Selain itu ibadah haji harus dikerjakan pada waktu yang telah ditentukan yakni di bulan dzulhijjah. Hal ini juga sesuai dengan hadist dari Nabi yakni Haji itu intinya wukuf di Arafah, barang siapa yg menjumpai wukuf di Arafah,maka ia menjumpai haji.
"Ini artinya kalau ada orang yang tidak bisa hadir di padang arafah pada waktu yang telah ditentukan oleh syara' tersebut maka yang bersangkutan secara syar'iyyah tidak bisa diakui telah melaksanakan ibadah haji karena yang bersangkutan tidak bisa hadir ditempat dimaksud pada waktu yang telah ditentukan,"ujar Anwar dalam keterangan tertulisnya, Rabu (09/2/2022)
"Belum lagi yang menyangkut mabit di muzdalifah, melempar jumroh di mina, thawaf di kabah dan sai antara shafa dan marwa, itu semua harus dilakukan secara fisik di tempat dan waktu yang sudah ditentukan oleh syara'. Ketentuan itu semua sudah qath'i atau tidak boleh di rubah," lanjutnya.

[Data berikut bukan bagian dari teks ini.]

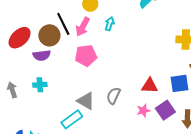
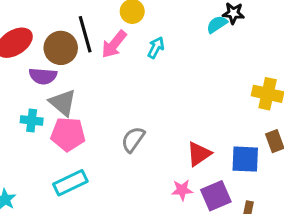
pink pentagon: (86, 56) -> (68, 134), moved
red triangle: (150, 86) -> (199, 154), turned -48
gray semicircle: (113, 96) -> (133, 139), moved
gray triangle: (86, 101) -> (63, 103), moved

Sehingga Anwar menilai ibadah haji secara virtual via Metaverse yang hanya melalui penglihatan saja sudah jelas tidak masuk ke dalam kategori melaksanakan ibadah haji. Namun jika seseorang menganggap hal tersebut sama dengan melaksanakan ibadah haji, maka disebut sebagai sebuah bid'ah yang dholalah atau sesat.